[Start of section]
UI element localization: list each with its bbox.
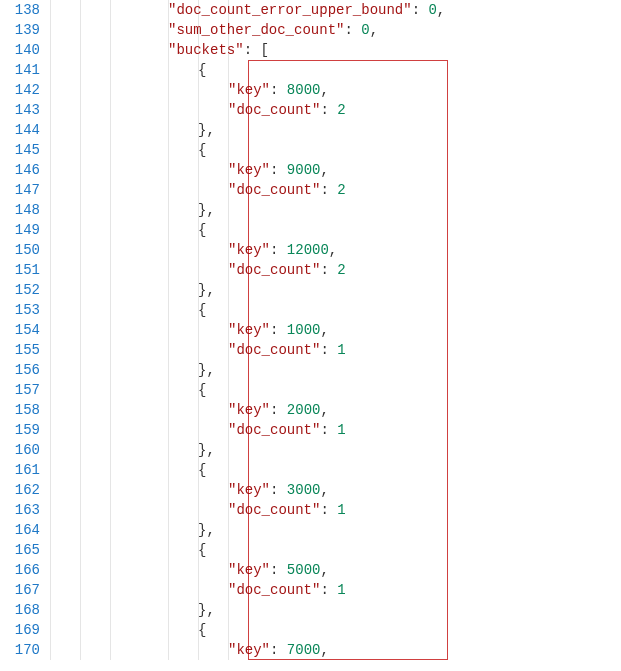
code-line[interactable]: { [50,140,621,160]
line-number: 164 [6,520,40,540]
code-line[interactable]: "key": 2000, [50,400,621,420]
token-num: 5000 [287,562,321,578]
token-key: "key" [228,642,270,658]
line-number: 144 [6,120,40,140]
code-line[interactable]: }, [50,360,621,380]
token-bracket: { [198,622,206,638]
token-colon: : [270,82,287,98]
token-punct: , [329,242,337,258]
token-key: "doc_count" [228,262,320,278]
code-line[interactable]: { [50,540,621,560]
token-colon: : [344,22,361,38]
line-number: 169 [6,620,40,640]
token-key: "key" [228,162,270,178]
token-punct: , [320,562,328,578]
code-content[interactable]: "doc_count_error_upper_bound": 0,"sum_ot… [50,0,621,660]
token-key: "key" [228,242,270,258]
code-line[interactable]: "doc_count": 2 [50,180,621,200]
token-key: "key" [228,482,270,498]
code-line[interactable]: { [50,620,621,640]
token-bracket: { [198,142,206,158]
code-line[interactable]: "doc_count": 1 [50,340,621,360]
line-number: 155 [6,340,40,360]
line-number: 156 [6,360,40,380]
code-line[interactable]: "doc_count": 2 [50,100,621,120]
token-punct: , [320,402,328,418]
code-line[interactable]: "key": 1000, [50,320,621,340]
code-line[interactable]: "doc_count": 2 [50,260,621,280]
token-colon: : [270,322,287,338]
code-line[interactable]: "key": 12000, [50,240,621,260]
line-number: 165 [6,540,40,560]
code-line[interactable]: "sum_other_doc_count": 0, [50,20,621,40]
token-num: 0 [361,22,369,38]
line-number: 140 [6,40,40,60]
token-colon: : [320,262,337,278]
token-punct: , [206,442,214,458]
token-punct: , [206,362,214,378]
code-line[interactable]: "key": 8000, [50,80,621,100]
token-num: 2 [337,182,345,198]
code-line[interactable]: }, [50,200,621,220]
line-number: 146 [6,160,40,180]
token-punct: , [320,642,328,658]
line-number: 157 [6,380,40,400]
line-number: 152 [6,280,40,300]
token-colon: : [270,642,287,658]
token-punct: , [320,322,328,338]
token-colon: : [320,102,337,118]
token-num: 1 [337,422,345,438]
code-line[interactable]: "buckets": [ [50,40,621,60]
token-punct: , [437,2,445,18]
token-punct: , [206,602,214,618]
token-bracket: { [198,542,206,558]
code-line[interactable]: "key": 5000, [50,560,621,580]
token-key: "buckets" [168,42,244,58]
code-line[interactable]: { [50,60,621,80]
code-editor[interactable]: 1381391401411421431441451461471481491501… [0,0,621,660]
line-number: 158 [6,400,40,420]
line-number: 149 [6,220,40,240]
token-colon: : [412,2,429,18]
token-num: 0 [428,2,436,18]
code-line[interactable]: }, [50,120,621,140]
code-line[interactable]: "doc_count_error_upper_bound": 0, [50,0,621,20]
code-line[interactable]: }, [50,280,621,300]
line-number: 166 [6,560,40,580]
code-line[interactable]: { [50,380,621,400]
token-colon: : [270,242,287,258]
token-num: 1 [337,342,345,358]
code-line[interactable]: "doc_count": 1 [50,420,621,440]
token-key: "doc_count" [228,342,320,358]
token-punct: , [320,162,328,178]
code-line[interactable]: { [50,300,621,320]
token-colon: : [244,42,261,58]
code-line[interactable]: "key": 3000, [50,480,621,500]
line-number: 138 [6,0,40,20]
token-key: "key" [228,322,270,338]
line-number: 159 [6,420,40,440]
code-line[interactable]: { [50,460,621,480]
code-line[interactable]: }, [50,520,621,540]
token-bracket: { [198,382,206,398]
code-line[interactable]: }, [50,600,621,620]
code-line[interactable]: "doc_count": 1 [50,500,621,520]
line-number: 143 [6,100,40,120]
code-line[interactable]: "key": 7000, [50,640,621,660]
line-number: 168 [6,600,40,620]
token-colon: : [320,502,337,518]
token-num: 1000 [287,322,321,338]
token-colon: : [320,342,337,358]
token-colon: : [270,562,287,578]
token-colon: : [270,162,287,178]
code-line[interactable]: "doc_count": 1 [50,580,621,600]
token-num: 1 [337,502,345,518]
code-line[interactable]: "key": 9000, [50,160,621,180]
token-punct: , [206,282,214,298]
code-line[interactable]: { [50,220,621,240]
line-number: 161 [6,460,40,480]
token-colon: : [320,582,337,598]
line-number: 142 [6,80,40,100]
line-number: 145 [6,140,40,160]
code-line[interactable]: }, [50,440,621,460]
[End of section]
[Start of section]
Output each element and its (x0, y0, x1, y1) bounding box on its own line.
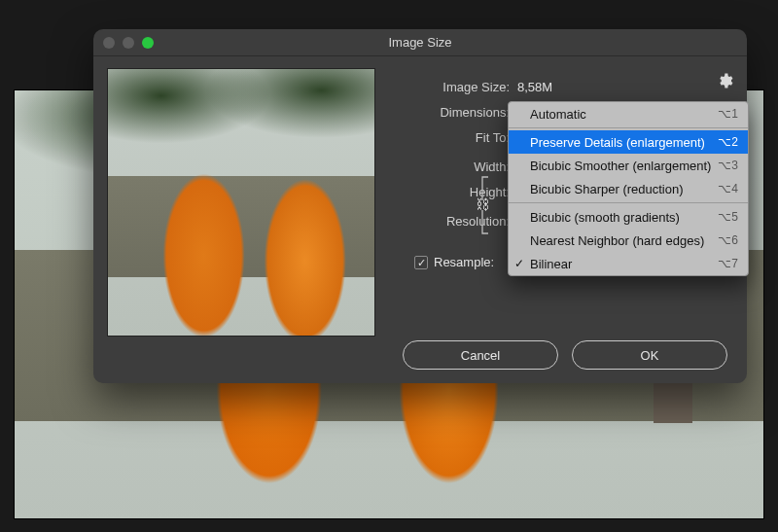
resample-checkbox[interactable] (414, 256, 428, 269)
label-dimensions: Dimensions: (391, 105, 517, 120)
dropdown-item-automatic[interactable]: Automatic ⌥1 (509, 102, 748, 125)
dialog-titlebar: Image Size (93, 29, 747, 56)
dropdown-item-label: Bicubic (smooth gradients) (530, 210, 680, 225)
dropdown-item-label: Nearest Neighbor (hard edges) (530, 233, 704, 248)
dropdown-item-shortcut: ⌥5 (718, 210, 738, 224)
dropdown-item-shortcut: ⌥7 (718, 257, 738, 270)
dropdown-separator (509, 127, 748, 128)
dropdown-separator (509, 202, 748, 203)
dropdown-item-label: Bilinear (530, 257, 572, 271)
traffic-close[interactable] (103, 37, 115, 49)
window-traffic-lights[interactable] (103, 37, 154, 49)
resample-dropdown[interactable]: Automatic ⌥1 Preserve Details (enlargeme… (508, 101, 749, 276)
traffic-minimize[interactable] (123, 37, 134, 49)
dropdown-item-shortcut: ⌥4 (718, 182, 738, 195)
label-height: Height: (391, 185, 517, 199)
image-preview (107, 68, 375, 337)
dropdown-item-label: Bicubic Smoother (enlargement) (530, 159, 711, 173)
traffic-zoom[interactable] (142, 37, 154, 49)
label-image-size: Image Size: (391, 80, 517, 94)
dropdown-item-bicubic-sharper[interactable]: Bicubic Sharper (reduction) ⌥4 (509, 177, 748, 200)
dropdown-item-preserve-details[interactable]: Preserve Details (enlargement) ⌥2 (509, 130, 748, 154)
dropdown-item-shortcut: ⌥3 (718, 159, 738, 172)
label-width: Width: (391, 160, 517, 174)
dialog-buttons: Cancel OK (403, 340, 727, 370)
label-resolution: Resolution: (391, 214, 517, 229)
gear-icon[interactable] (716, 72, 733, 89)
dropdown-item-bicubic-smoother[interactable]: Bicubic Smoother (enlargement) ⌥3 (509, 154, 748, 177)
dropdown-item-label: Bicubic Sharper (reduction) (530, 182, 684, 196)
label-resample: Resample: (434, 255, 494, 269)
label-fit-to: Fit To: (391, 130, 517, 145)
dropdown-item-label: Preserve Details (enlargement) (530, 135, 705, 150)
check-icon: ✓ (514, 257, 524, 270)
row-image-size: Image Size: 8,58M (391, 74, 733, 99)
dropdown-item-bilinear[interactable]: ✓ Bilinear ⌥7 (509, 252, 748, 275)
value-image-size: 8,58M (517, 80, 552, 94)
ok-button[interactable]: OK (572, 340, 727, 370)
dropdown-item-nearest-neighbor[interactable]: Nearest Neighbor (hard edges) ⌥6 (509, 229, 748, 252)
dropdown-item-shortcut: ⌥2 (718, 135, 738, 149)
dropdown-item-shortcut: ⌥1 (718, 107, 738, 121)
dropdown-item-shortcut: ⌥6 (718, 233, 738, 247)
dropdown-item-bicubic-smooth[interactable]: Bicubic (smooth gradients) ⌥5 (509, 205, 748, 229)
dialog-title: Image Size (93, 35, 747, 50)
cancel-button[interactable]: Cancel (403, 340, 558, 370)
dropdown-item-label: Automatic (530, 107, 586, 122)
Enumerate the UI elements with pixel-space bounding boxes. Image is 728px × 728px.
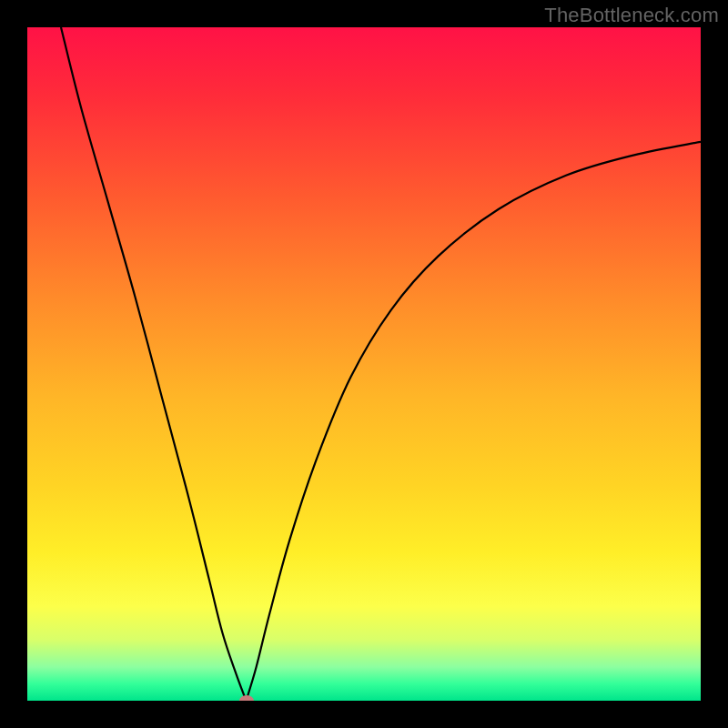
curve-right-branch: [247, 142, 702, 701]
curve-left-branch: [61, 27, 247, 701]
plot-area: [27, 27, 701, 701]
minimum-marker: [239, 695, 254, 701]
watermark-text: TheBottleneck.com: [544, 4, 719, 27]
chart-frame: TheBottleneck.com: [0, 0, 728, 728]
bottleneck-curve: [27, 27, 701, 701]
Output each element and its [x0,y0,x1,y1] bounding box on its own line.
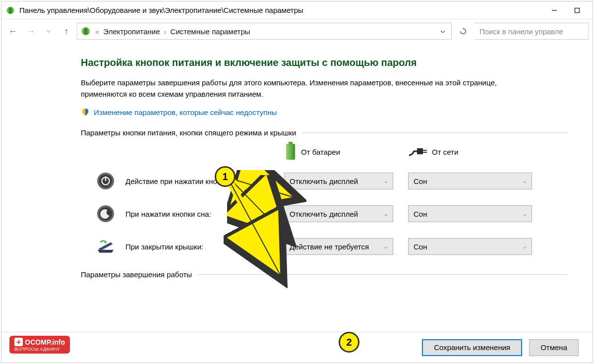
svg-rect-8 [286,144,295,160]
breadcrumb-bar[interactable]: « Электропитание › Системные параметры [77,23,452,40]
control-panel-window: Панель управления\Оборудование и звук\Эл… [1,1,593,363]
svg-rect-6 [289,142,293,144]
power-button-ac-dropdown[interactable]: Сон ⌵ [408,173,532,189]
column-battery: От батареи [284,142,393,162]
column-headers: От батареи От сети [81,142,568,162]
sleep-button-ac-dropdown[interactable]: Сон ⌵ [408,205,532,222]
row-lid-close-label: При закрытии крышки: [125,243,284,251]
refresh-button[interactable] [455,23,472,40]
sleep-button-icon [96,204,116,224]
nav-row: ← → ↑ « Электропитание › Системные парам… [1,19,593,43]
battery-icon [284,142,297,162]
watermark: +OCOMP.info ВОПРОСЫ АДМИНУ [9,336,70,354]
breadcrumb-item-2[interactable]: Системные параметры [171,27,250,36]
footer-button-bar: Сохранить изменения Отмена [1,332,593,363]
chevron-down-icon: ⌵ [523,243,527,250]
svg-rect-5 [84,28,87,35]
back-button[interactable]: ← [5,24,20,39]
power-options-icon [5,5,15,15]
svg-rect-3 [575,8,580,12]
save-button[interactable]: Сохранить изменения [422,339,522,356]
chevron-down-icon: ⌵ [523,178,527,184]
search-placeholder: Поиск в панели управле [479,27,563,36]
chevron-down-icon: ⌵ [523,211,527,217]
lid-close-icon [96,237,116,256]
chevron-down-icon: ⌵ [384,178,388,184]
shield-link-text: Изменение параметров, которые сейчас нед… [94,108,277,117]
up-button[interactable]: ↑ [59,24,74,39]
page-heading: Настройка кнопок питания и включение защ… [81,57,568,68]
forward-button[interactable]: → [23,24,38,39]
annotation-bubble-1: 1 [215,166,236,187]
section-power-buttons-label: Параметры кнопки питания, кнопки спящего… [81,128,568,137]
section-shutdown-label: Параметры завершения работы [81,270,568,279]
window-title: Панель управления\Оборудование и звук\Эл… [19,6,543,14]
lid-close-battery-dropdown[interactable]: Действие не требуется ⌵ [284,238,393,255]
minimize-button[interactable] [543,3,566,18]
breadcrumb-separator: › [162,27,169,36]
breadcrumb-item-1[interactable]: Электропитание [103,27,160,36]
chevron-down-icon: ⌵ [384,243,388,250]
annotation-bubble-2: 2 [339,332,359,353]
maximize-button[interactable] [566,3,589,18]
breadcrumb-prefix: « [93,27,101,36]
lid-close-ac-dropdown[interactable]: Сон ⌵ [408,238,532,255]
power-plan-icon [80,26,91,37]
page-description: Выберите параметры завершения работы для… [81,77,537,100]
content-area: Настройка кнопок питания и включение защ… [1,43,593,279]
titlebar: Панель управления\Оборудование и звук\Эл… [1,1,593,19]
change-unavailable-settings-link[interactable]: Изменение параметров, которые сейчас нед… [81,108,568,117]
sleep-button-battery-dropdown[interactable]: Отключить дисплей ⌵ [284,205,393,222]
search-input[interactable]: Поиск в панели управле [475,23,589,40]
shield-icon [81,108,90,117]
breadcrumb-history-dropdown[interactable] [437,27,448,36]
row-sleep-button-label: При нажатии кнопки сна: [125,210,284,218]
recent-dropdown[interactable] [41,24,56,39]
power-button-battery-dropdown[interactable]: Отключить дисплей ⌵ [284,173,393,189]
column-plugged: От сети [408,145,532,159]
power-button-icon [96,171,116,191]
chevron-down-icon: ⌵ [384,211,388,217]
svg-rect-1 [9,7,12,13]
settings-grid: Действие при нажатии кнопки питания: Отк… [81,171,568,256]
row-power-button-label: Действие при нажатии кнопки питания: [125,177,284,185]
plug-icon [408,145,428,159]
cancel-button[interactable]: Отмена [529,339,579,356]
[End of section]
■ Task to carry out ■
The answer must consist of each line in the entries above that includes "dialog".

■ Result ■
dialog-titlebar: Image Size (93, 29, 747, 56)
dialog-buttons: Cancel OK (403, 340, 727, 370)
dialog-title: Image Size (93, 35, 747, 50)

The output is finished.